International Women’s Day, March 8, has evolved over the years to become a kind of annual checkup to see how close women are getting to equality.

International Women’s Day, March 8, has evolved over the years to become a kind of annual checkup to see how close women are getting to equality.

Pay equity? Not in Canada, where the wage gap favouring men over women stood at 19 per cent in 2010, says the Canadian Conference Board.

Parity in Parliament? No joy here, either. After the 2011 election, women held 25 per cent of the House of Commons’ 308 seats, which puts Canada in 45th position for gender balance among the world’s 189 parliaments, tied with Australia and just above Sudan.

Equal representation on the country’s boards of directors? Advancement here is barely detectable. In 2011, 14.5 per cent of Canada’s board seats were held by women, an increase of 0.5 percentage points since 2009.

But it is not all grim tidings this year; 2013 has brought something new, a historic first for the country. Women form the majority of Canada’s premiers. With the swearing-in last month of Kathleen Wynne in Ontario, five provinces and one territory where more than 85 per cent of Canadians live are led by women. In addition to Wynne, female premiers include Pauline Marois in Quebec, Christy Clark in British Columbia, Alberta’s Alison Redford, Kathy Dunderdale in Newfoundland and Labrador and Nunavut’s Eva Aariak.

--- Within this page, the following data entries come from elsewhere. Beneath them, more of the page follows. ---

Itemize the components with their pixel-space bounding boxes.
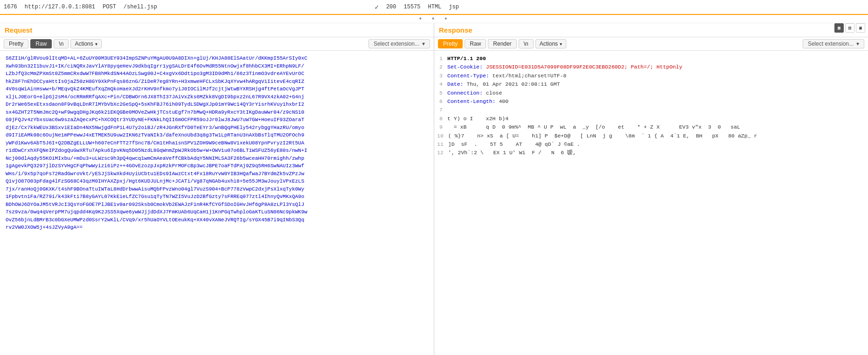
response-raw-btn[interactable]: Raw (465, 39, 486, 48)
response-line: 12', 2Vh`:2 \ EX 1 U' Wi F / N 6 嗳, (437, 149, 865, 157)
line-number: 9 (437, 123, 447, 131)
line-number: 1 (437, 55, 447, 63)
response-toolbar: Pretty Raw Render \n Actions ▾ Select ex… (434, 37, 868, 51)
response-line: 10( %}7 n> xS a [ U= h1] P $e+D@ [ LnN j… (437, 132, 865, 140)
response-actions-label: Actions (540, 41, 558, 47)
response-line: 9 = xB q D 0 9m%^ MB ^ U P wL a _y [/o e… (437, 123, 865, 131)
response-panel-title: Response (439, 26, 472, 34)
request-url: http://127.0.0.1:8081 (25, 4, 95, 10)
top-request-row: 1676 http://127.0.0.1:8081 POST /shell.j… (0, 0, 868, 15)
response-panel: Response Pretty Raw Render \n Actions ▾ … (434, 23, 868, 355)
request-raw-body: S6ZI1H/glRVou9lItqMD+AL+6ZuUY00M3UEY934I… (0, 53, 434, 233)
panels-container: Request Pretty Raw \n Actions ▾ Select e… (0, 23, 868, 355)
line-content: t Y) o I x2H b)4 (447, 115, 508, 123)
response-line: 1HTTP/1.1 200 (437, 55, 865, 63)
response-line: 3Content-Type: text/html;charset=UTF-8 (437, 72, 865, 80)
hsplit-view-icon[interactable]: ▤ (845, 23, 854, 33)
response-select-ext-btn[interactable]: Select extension... ▾ (803, 39, 864, 48)
view-toggle-group: ▦ ▤ ▣ (834, 23, 865, 33)
extension: jsp (449, 4, 459, 10)
response-length: 15575 (403, 4, 420, 10)
response-select-ext-arrow: ▾ (856, 41, 859, 47)
line-content: ', 2Vh`:2 \ EX 1 U' Wi F / N 6 嗳, (448, 149, 576, 157)
line-content: Content-Type: text/html;charset=UTF-8 (447, 72, 566, 80)
response-actions-btn[interactable]: Actions ▾ (535, 39, 566, 48)
line-number: 2 (437, 63, 447, 71)
mime-type: HTML (428, 4, 442, 10)
resize-divider: • • • (0, 15, 868, 23)
line-content: = xB q D 0 9m%^ MB ^ U P wL a _y [/o et … (447, 123, 740, 131)
split-view-icon[interactable]: ▦ (834, 23, 844, 33)
request-panel-header: Request (0, 23, 434, 37)
request-path: /shell.jsp (124, 4, 157, 10)
response-n-btn[interactable]: \n (519, 39, 534, 48)
request-actions-label: Actions (75, 41, 93, 47)
request-id: 1676 (4, 4, 17, 10)
line-number: 4 (437, 80, 447, 89)
status-badge: 200 (386, 4, 396, 10)
request-raw-btn[interactable]: Raw (30, 39, 52, 48)
divider-dots: • • • (418, 15, 450, 23)
response-select-ext-label: Select extension... (808, 41, 854, 47)
line-number: 3 (437, 72, 447, 80)
response-render-btn[interactable]: Render (488, 39, 516, 48)
request-panel: Request Pretty Raw \n Actions ▾ Select e… (0, 23, 434, 355)
request-select-ext-label: Select extension... (374, 41, 419, 47)
response-lines-container: 1HTTP/1.1 2002Set-Cookie: JSESSIONID=E03… (434, 53, 868, 159)
line-number: 6 (437, 97, 447, 106)
request-actions-btn[interactable]: Actions ▾ (70, 39, 101, 48)
line-content: ( %}7 n> xS a [ U= h1] P $e+D@ [ LnN j g… (448, 132, 757, 140)
request-panel-title: Request (5, 26, 32, 34)
request-method: POST (103, 4, 116, 10)
line-content: HTTP/1.1 200 (447, 55, 486, 63)
request-pretty-btn[interactable]: Pretty (4, 39, 28, 48)
response-line: 8t Y) o I x2H b)4 (437, 115, 865, 123)
response-line: 4Date: Thu, 01 Apr 2021 02:08:11 GMT (437, 80, 865, 89)
single-view-icon[interactable]: ▣ (856, 23, 865, 33)
request-toolbar: Pretty Raw \n Actions ▾ Select extension… (0, 37, 434, 51)
line-number: 10 (437, 132, 448, 140)
response-line: 6Content-Length: 400 (437, 97, 865, 106)
line-number: 5 (437, 89, 447, 97)
response-content: 1HTTP/1.1 2002Set-Cookie: JSESSIONID=E03… (434, 51, 868, 355)
request-n-btn[interactable]: \n (54, 39, 69, 48)
line-number: 7 (437, 106, 447, 114)
response-actions-arrow: ▾ (560, 41, 562, 47)
request-select-ext-btn[interactable]: Select extension... ▾ (368, 39, 430, 48)
response-pretty-btn[interactable]: Pretty (438, 39, 463, 48)
response-panel-header: Response (434, 23, 868, 37)
line-content: Date: Thu, 01 Apr 2021 02:08:11 GMT (447, 80, 560, 89)
response-line: 2Set-Cookie: JSESSIONID=E031D5A7099F08DF… (437, 63, 865, 71)
edited-check: ✓ (375, 3, 378, 11)
response-line: 5Connection: close (437, 89, 865, 97)
response-line: 11]D sF . 5T 5 AT 4@ qD` J ©aE . (437, 140, 865, 149)
line-number: 11 (437, 140, 448, 149)
line-number: 12 (437, 149, 448, 157)
line-number: 8 (437, 115, 447, 123)
line-content: ]D sF . 5T 5 AT 4@ qD` J ©aE . (448, 140, 580, 149)
request-select-ext-arrow: ▾ (422, 41, 425, 47)
line-content: Connection: close (447, 89, 502, 97)
line-content: Set-Cookie: JSESSIONID=E031D5A7099F08DF9… (447, 63, 682, 71)
line-content: Content-Length: 400 (447, 97, 508, 106)
request-actions-arrow: ▾ (95, 41, 97, 47)
response-line: 7 (437, 106, 865, 114)
request-content: S6ZI1H/glRVou9lItqMD+AL+6ZuUY00M3UEY934I… (0, 51, 434, 355)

The question is whether this change represents a breakthrough for women in Canada. Have barriers fallen and the way cleared for them to take political office in equal numbers?

“I’m not sure yet,” said Dunderdale, 61, elected premier of Newfoundland and Labrador in 2011. “I think it’s going to require some time and we’ll see how we progress in the next four or five years.”

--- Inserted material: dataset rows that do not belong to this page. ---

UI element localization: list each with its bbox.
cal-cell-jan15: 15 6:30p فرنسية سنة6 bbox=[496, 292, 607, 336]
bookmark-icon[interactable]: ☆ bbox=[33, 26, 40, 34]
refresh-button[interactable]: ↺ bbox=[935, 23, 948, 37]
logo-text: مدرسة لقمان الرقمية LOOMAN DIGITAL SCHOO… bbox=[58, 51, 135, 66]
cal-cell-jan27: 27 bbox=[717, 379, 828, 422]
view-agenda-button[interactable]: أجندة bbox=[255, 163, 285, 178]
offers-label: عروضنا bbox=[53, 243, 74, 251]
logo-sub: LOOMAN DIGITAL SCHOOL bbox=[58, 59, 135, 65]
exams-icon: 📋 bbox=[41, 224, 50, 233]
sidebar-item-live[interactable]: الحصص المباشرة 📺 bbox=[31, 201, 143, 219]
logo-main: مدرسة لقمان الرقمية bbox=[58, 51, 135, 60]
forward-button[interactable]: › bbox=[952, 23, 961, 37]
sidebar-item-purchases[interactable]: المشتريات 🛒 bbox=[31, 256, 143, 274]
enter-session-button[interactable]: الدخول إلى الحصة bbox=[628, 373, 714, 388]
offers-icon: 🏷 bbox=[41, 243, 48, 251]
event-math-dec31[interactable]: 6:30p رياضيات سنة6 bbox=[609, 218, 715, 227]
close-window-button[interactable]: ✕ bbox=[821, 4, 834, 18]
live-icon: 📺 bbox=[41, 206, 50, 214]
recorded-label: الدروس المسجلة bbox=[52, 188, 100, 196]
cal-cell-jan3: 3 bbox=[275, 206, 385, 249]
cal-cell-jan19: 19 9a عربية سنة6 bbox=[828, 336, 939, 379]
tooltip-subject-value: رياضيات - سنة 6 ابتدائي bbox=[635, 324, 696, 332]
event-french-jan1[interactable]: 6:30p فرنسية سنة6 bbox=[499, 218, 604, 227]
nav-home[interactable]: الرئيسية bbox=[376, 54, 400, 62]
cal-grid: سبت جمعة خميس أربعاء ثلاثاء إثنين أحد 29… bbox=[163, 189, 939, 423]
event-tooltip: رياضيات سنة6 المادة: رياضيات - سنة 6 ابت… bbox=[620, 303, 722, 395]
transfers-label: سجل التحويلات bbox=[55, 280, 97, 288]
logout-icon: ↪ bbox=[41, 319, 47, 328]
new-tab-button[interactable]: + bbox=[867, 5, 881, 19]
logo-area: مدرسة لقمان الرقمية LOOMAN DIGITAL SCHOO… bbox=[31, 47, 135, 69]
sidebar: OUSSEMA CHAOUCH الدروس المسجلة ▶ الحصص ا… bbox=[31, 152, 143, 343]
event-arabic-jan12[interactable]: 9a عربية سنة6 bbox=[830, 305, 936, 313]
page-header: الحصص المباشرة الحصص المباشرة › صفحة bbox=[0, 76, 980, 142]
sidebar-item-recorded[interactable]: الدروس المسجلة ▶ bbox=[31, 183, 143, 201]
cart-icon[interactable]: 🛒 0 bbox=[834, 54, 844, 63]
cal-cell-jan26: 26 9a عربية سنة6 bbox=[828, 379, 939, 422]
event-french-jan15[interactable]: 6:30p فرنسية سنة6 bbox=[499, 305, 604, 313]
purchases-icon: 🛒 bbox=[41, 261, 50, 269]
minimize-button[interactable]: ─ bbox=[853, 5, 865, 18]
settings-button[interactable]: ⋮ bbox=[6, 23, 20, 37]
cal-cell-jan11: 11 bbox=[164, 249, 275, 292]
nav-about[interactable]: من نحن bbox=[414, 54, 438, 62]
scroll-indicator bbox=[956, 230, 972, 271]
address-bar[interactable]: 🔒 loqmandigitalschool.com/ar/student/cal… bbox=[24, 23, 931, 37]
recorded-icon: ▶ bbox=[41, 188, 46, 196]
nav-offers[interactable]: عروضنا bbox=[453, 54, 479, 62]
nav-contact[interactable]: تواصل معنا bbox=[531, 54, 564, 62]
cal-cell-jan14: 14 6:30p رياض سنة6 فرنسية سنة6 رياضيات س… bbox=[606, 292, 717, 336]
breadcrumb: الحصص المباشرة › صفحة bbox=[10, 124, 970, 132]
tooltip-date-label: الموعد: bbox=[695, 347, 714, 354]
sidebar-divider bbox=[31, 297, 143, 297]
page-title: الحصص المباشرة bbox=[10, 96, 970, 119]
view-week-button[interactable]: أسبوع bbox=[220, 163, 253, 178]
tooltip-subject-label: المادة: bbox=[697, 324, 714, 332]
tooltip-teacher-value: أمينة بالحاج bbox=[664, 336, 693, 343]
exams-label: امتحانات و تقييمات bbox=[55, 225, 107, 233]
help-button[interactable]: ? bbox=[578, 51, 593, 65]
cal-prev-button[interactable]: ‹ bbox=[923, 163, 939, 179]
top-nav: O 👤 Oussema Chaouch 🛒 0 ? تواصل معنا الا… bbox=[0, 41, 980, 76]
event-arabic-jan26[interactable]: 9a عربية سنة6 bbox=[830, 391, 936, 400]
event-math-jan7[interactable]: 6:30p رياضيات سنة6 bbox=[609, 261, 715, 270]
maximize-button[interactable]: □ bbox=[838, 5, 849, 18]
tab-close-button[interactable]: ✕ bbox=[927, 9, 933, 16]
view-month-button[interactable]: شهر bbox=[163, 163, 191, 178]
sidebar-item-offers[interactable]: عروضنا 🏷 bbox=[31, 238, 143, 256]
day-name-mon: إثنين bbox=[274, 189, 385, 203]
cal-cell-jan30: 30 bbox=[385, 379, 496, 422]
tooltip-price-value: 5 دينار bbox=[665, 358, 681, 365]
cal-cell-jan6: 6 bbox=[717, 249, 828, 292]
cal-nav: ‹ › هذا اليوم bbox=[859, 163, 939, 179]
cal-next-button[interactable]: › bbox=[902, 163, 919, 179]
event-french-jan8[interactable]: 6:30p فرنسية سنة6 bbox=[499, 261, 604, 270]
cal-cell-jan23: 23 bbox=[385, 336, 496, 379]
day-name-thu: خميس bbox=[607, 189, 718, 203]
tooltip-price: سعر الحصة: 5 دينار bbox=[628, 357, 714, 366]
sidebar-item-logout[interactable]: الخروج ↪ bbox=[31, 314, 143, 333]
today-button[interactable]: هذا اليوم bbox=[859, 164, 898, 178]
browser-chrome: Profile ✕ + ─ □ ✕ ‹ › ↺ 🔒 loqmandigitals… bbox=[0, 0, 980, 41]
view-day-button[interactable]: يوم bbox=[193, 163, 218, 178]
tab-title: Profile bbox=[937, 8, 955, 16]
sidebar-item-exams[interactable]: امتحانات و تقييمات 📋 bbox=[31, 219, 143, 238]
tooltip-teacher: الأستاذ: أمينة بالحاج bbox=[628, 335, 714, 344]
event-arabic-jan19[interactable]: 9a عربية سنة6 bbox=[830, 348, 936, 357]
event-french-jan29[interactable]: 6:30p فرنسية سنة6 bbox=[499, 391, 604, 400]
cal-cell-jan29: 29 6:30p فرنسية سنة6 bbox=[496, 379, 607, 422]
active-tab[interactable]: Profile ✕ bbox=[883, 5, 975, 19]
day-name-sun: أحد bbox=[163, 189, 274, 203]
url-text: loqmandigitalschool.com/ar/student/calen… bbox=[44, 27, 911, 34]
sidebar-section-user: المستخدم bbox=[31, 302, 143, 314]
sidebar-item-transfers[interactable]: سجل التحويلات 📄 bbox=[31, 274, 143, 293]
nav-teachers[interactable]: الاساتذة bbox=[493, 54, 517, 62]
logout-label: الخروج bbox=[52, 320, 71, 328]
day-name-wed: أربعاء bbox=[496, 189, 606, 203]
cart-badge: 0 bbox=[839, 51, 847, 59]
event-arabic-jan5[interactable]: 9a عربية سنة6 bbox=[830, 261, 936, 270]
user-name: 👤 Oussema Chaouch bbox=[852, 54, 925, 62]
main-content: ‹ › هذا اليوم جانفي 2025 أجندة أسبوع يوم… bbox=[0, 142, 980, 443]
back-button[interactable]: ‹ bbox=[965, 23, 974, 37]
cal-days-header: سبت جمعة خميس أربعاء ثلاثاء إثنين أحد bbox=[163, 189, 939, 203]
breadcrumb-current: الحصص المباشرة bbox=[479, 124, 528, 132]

Manon Tremblay, professor at the School of Political Studies at Ottawa University, thinks having six female premiers in power is “huge.”

“Simply by being there, they show that it’s possible for women to serve at the highest levels of power,” Tremblay said. “It allows girls to develop political ambition. Studies still show that young women, even with the same university education as young men, are less ambitious politically. So it’s very important to have women at the highest levels to break this dynamic.”

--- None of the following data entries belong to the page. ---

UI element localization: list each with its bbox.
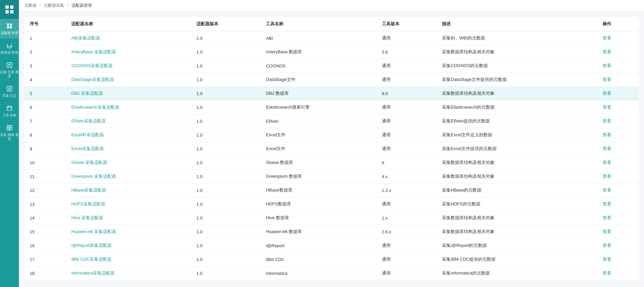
breadcrumb: 元数据 / 元数据采集 / 适配器管理	[19, 0, 644, 11]
view-action-link[interactable]: 查看	[603, 35, 611, 40]
cell-action: 查看	[597, 225, 639, 239]
adapter-name-link[interactable]: Elasticsearch采集适配器	[71, 105, 119, 110]
table-row: 13 HDFS采集适配器 1.0 HDFS数据库 通用 采集HDFS的元数据 查…	[24, 197, 639, 211]
adapter-name-link[interactable]: DB2 采集适配器	[71, 91, 103, 96]
cell-name: Hive 采集适配器	[66, 211, 191, 225]
col-header-tool-name: 工具名称	[260, 17, 376, 31]
cell-adapter-version: 1.0	[191, 197, 260, 211]
cell-adapter-version: 1.0	[191, 128, 260, 142]
cell-tool-version: 通用	[376, 59, 437, 73]
table-row: 14 Hive 采集适配器 1.0 Hive 数据库 1.x 采集数据库结构及相…	[24, 211, 639, 225]
cell-action: 查看	[597, 239, 639, 253]
cell-action: 查看	[597, 31, 639, 45]
cell-name: HBase采集适配器	[66, 183, 191, 197]
adapter-name-link[interactable]: Excel采集适配器	[71, 146, 104, 151]
breadcrumb-sep-1: /	[39, 3, 40, 8]
view-action-link[interactable]: 查看	[603, 49, 611, 54]
collect-log-label: 采集 日志	[2, 94, 17, 98]
cell-description: 采集HBase的元数据	[437, 183, 597, 197]
adapter-name-link[interactable]: HDFS采集适配器	[71, 201, 105, 206]
view-action-link[interactable]: 查看	[603, 270, 611, 276]
cell-tool-version: 8	[376, 156, 437, 170]
cell-adapter-version: 1.0	[191, 253, 260, 266]
cell-name: DB2 采集适配器	[66, 87, 191, 101]
svg-rect-20	[10, 125, 12, 127]
cell-id: 18	[24, 266, 66, 280]
main-content: 元数据 / 元数据采集 / 适配器管理 序号 适配器名称 适配器版本 工具名称 …	[19, 0, 644, 287]
sidebar-item-collect-model[interactable]: 采集 模板 配置	[0, 121, 19, 144]
cell-name: Excel采集适配器	[66, 142, 191, 156]
cell-description: 采集HDFS的元数据	[437, 197, 597, 211]
view-action-link[interactable]: 查看	[603, 132, 611, 137]
view-action-link[interactable]: 查看	[603, 257, 611, 262]
view-action-link[interactable]: 查看	[603, 229, 611, 234]
cell-name: HDFS采集适配器	[66, 197, 191, 211]
cell-name: informatica采集适配器	[66, 266, 191, 280]
collect-task-label: 采集 任务 配置	[0, 70, 19, 78]
breadcrumb-item-1[interactable]: 元数据	[24, 3, 36, 8]
view-action-link[interactable]: 查看	[603, 118, 611, 123]
view-action-link[interactable]: 查看	[603, 77, 611, 82]
cell-tool-version: 9.0	[376, 87, 437, 101]
svg-rect-2	[5, 10, 9, 13]
collect-model-icon	[6, 124, 13, 132]
cell-tool-version: 3.6	[376, 45, 437, 59]
cell-name: Excel补录适配器	[66, 128, 191, 142]
view-action-link[interactable]: 查看	[603, 243, 611, 248]
cell-tool-name: Greenplum 数据库	[260, 170, 376, 183]
adapter-name-link[interactable]: i@Report采集适配器	[71, 243, 112, 248]
cell-adapter-version: 1.0	[191, 73, 260, 87]
adapter-name-link[interactable]: ERwin采集适配器	[71, 118, 106, 123]
cell-id: 8	[24, 128, 66, 142]
sidebar-item-warehouse-audit[interactable]: 入库 审核	[0, 101, 19, 121]
sidebar-item-collect-task[interactable]: 采集 任务 配置	[0, 58, 19, 82]
cell-tool-version: 1.2.x	[376, 183, 437, 197]
view-action-link[interactable]: 查看	[603, 160, 611, 165]
adapter-name-link[interactable]: DataStage采集适配器	[71, 77, 114, 82]
adapter-name-link[interactable]: COGNOS采集适配器	[71, 63, 113, 68]
cell-tool-name: informatica	[260, 266, 376, 280]
cell-tool-version: 1.x	[376, 211, 437, 225]
view-action-link[interactable]: 查看	[603, 201, 611, 206]
view-action-link[interactable]: 查看	[603, 174, 611, 179]
table-container: 序号 适配器名称 适配器版本 工具名称 工具版本 描述 操作 1 ABI采集适配…	[19, 11, 644, 287]
adapter-name-link[interactable]: Gbase 采集适配器	[71, 160, 107, 165]
view-action-link[interactable]: 查看	[603, 146, 611, 151]
sidebar-item-collect-log[interactable]: 采集 日志	[0, 82, 19, 101]
cell-name: i@Report采集适配器	[66, 239, 191, 253]
cell-action: 查看	[597, 142, 639, 156]
view-action-link[interactable]: 查看	[603, 188, 611, 193]
breadcrumb-item-2[interactable]: 元数据采集	[44, 3, 64, 8]
sidebar-item-data-source[interactable]: 数据源 管理	[0, 38, 19, 58]
adapter-name-link[interactable]: ABI采集适配器	[71, 35, 100, 40]
cell-name: Elasticsearch采集适配器	[66, 101, 191, 114]
cell-adapter-version: 1.0	[191, 114, 260, 128]
adapter-name-link[interactable]: IBM CDC采集适配器	[71, 257, 112, 262]
cell-adapter-version: 1.0	[191, 170, 260, 183]
cell-id: 15	[24, 225, 66, 239]
cell-description: 采集数据库结构及相关对象	[437, 211, 597, 225]
warehouse-audit-label: 入库 审核	[2, 113, 17, 117]
adapter-name-link[interactable]: HBase采集适配器	[71, 188, 106, 193]
cell-tool-name: DB2 数据库	[260, 87, 376, 101]
cell-adapter-version: 1.0	[191, 211, 260, 225]
adapter-name-link[interactable]: informatica采集适配器	[71, 270, 115, 276]
cell-tool-name: i@Report	[260, 239, 376, 253]
cell-adapter-version: 1.0	[191, 59, 260, 73]
svg-rect-19	[7, 125, 9, 127]
cell-tool-version: 通用	[376, 253, 437, 266]
adapter-name-link[interactable]: Greenplum 采集适配器	[71, 174, 116, 179]
view-action-link[interactable]: 查看	[603, 215, 611, 220]
sidebar-item-adapter-mgmt[interactable]: 适配器 管理	[0, 19, 19, 38]
view-action-link[interactable]: 查看	[603, 91, 611, 96]
view-action-link[interactable]: 查看	[603, 105, 611, 110]
adapter-name-link[interactable]: Excel补录适配器	[71, 132, 104, 137]
adapter-name-link[interactable]: ArteryBase 采集适配器	[71, 49, 116, 54]
adapter-name-link[interactable]: Hive 采集适配器	[71, 215, 103, 220]
cell-id: 10	[24, 156, 66, 170]
adapter-name-link[interactable]: Huawei-elk 采集适配器	[71, 229, 116, 234]
adapter-mgmt-label: 适配器 管理	[1, 31, 19, 35]
cell-name: DataStage采集适配器	[66, 73, 191, 87]
view-action-link[interactable]: 查看	[603, 63, 611, 68]
cell-description: 采集数据库结构及相关对象	[437, 170, 597, 183]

Green Party leader Elizabeth May, 60, said: “When the public impression of what an MP looks like, what a premier looks like, what a prime minister looks like is always a guy in a suit, it has a very strong message to women not to see themselves there.”

Nunavut’s Aariak, 58, said she is an example of a woman inspired by the women she saw in power. For her, those women were Nellie Cournoyea, the first female premier of a Canadian territory, and B.C.’s Rita Johnston, Canada’s first female premier.

With the exception of Dunderdale and Redford, the female premiers are politically vulnerable, said Jane Arscott, assistant professor at Athabasca University.

Clark and Aariak face elections this year, Clark on May 14. A majority of B.C. voters said in a recent poll it was time for a change. Marois leads a notoriously fractious Parti Québécois and holds only 54 seats in the 125-seat National Assembly. Wynne is also head of a minority government, having taken over from an unpopular Dalton McGuinty.

According to the Federation of Canadian Municipalities, women represent 16 per cent of mayors and 25 per cent of councillors. Women make up 25 per cent of provincial legislators, 11 per cent of territorial representatives and slightly fewer than 25 per cent of MPs.

Deborah Grey, 60, the first member of the Reform party to be elected to Parliament, in 1989, and Canada’s first female leader of the Opposition, left politics in 2004. She sticks to the question at hand, whether the election of six female premiers represents a breakthrough for women in Canada.

“To have fully half of the premiers of the provinces women is great, but you know what, I’d like to think they’re capable,” she said. “I don’t actually care if they’re women or not. It’s wonderful that they’re there, but they better be capable.